When you give your employees the opportunity to manage their work and life commitments, they’ll be less stressed. You’ll improve morale and make them feel valued.
Here’s an example. Cisco Systems was voted the best company to work for – the company prides itself on its employee wellbeing. It fosters an inclusive and diverse workforce, and a large percentage of workers do some, or all, of their work from home.
Of course, your options will depend on your business type. A remote workforce isn’t always practical. But you could have different shift starting times to cater to parents or offer dedicated wellbeing days.
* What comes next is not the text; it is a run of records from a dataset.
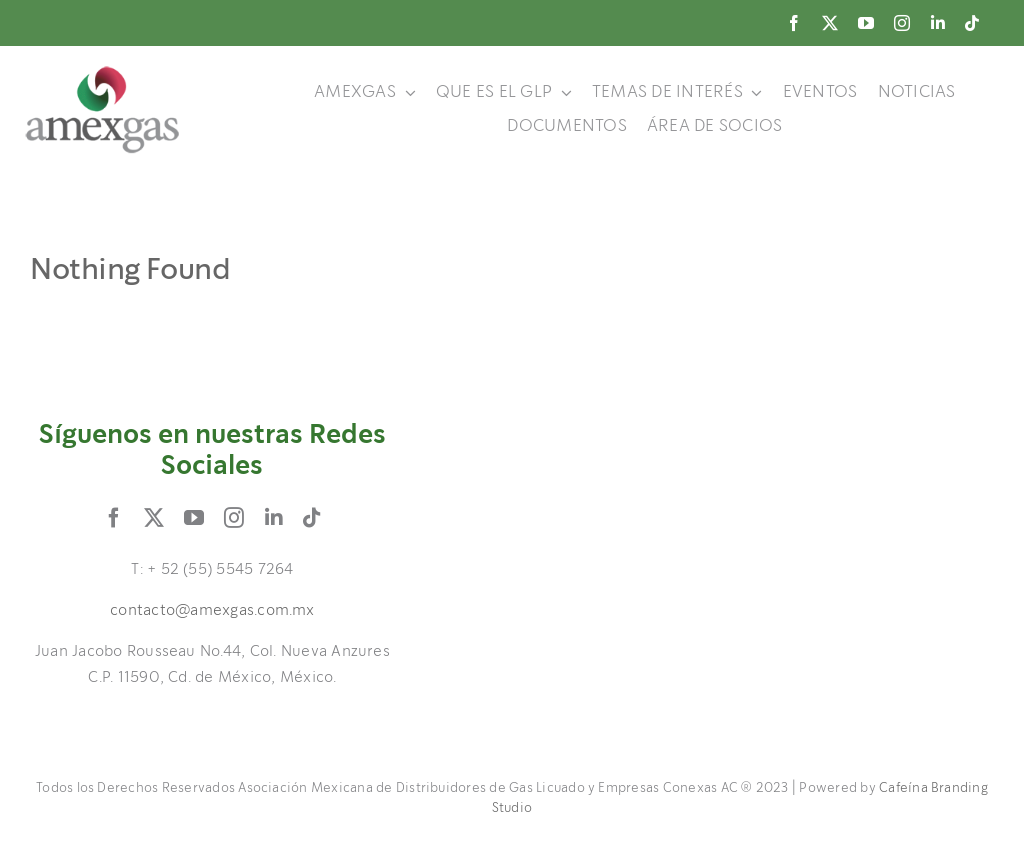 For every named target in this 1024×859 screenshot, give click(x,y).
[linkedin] (938, 23)
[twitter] (830, 23)
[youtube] (866, 23)
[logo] (102, 73)
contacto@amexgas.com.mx (212, 611)
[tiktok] (972, 23)
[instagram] (902, 23)
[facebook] (794, 23) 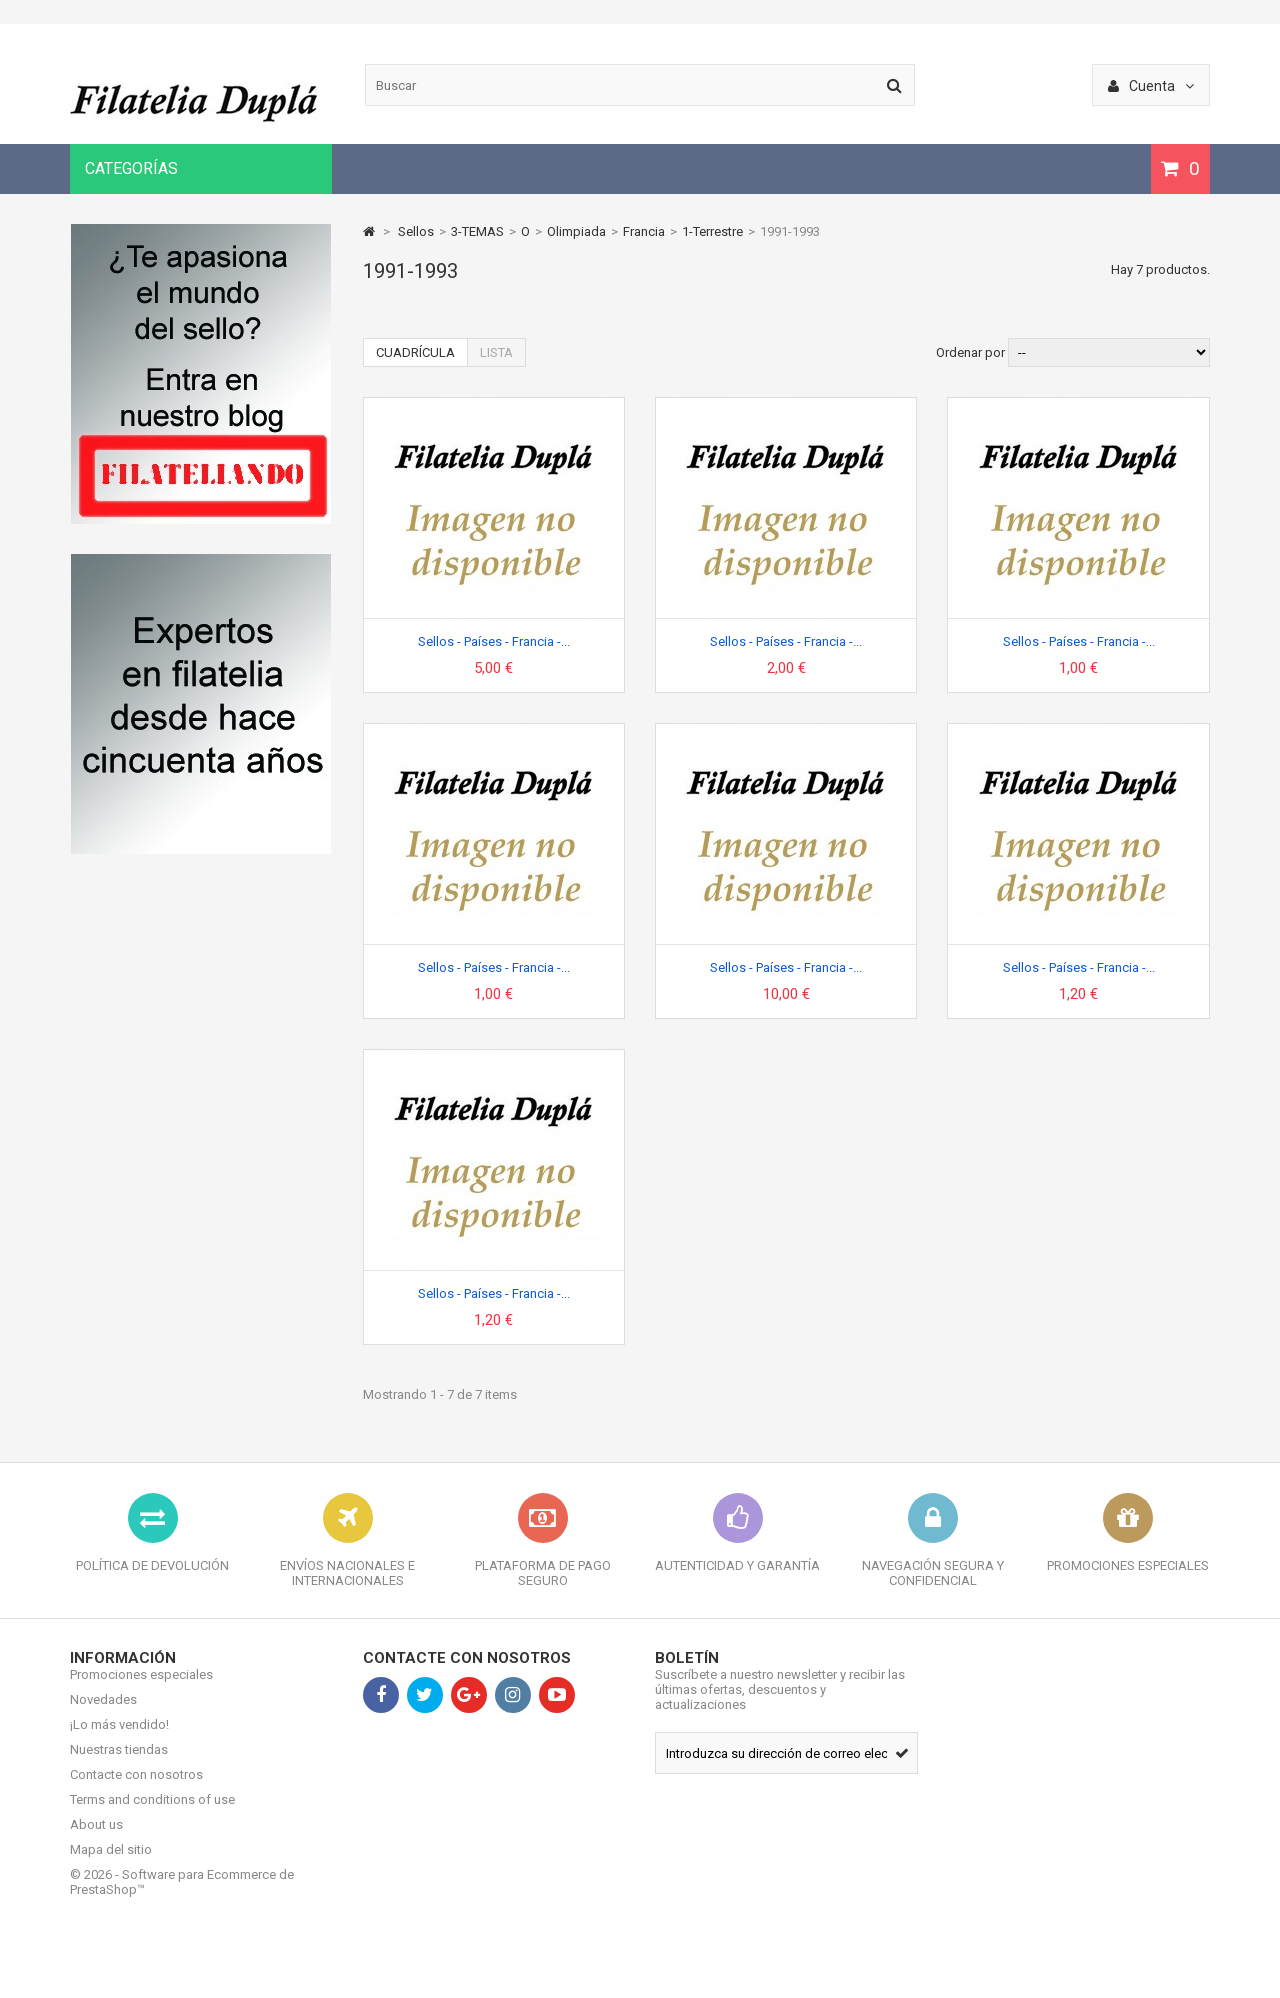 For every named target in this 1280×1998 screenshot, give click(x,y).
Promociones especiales (141, 1689)
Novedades (103, 1714)
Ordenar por (970, 352)
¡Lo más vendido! (119, 1739)
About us (96, 1839)
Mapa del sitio (111, 1864)
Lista (496, 352)
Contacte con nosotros (136, 1789)
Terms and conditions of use (152, 1814)
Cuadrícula (415, 352)
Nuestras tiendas (119, 1764) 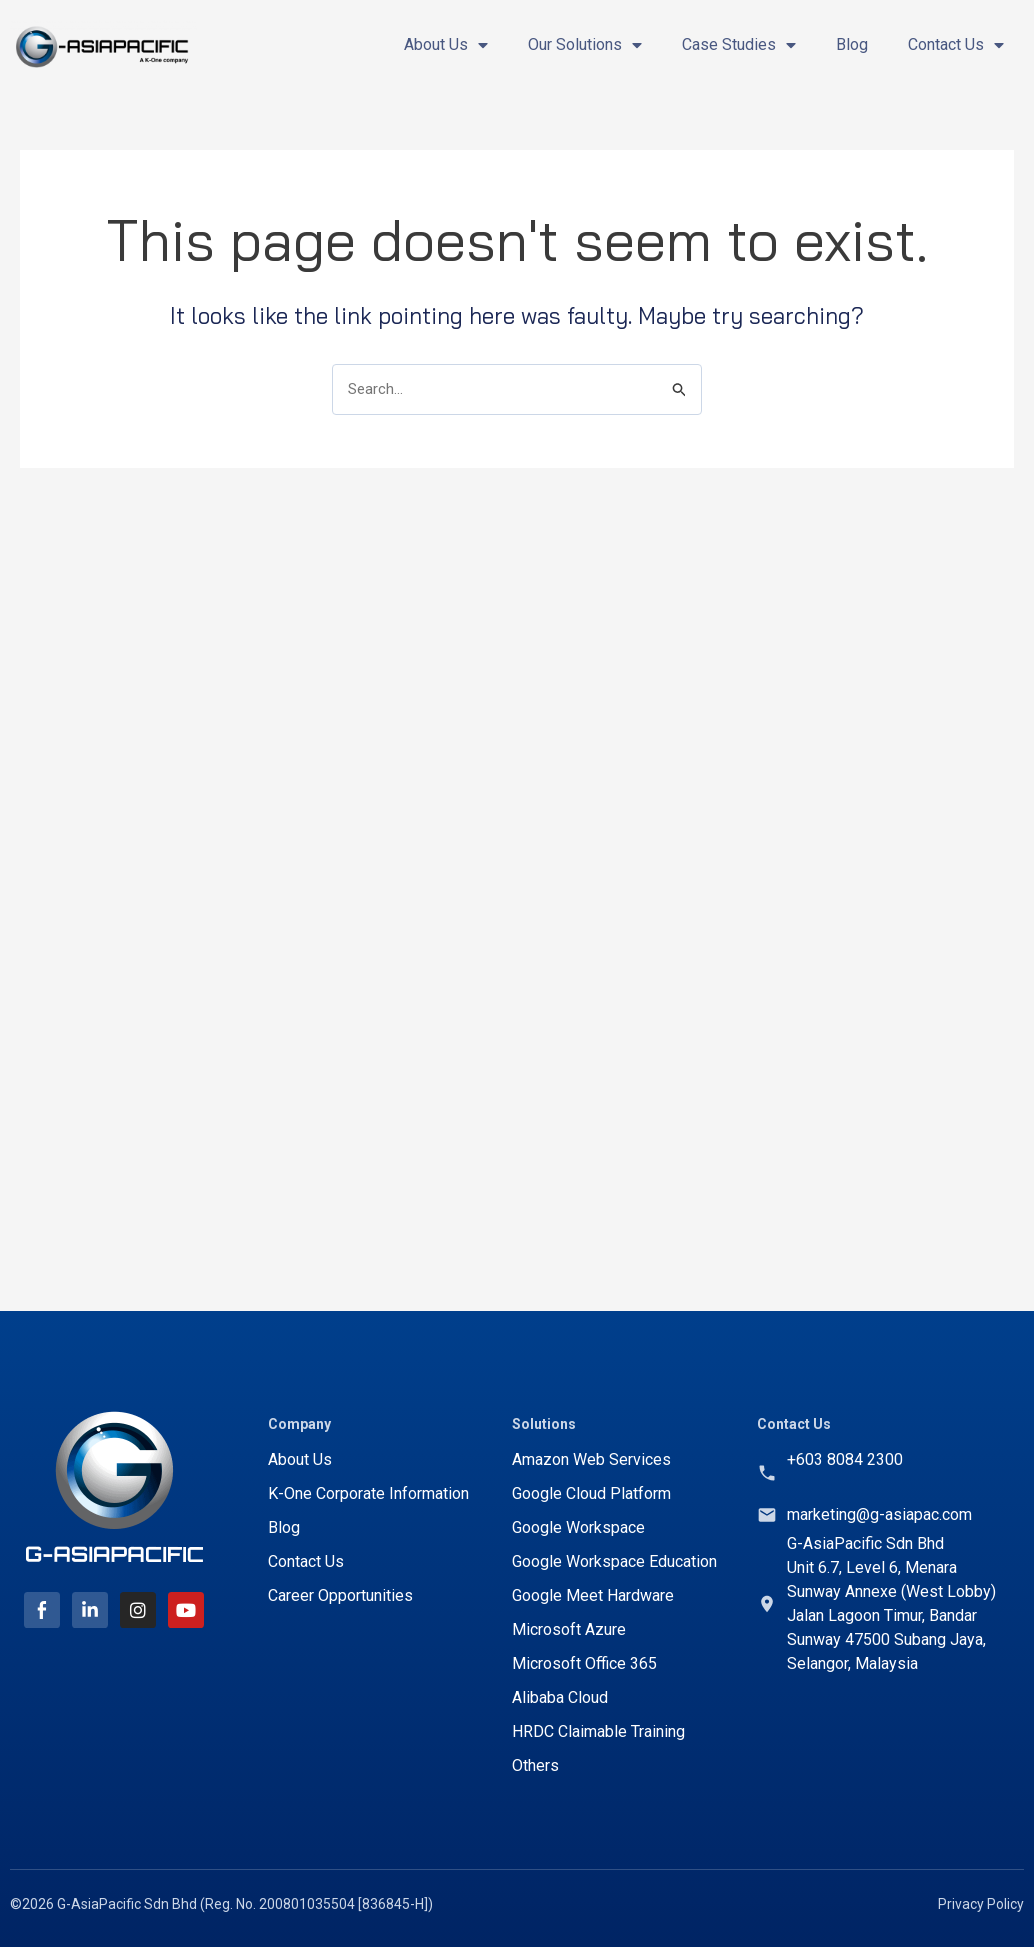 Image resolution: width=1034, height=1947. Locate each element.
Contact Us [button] (956, 45)
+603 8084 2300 (845, 1459)
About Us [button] (446, 45)
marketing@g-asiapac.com (879, 1514)
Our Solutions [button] (585, 45)
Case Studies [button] (739, 45)
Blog (852, 44)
4. Build a positive company culture
If you want to find top talent and keep them engaged, create a place where people want to work. “Culture” is an elusive term, so it’s important for you to make it tangible, understandable and aligned-on at your company. Your company culture will consist of the different values and behaviors in your workplace, developed by a diverse group of people and shaped and led by company leadership.
Then, make sure that your actions reflect your culture and values. For example, if one of your values is “equity,” ensure that you’re paying your employees fairly.
You can use content marketing to communicate and promote your company’s culture to potential candidates and current employees. For example, using employee testimonials and business case studies on your website gives visitors a sense of your company’s values.
When your employees are engaged, they will help your business thrive. And happy team members who feel connected to your company are more likely to stay.
The four steps outlined above can help you boost employee retention and engagement at your company. You should focus on training, a positive onboarding experience and long-term upskilling opportunities.
Then, you can develop engaging resources such as internal blogs, newsletters and learning guides.
Remember, when you offer flexibility and a great company culture, your team members are more likely to have better work-life balance and thrive in an environment where people want to work!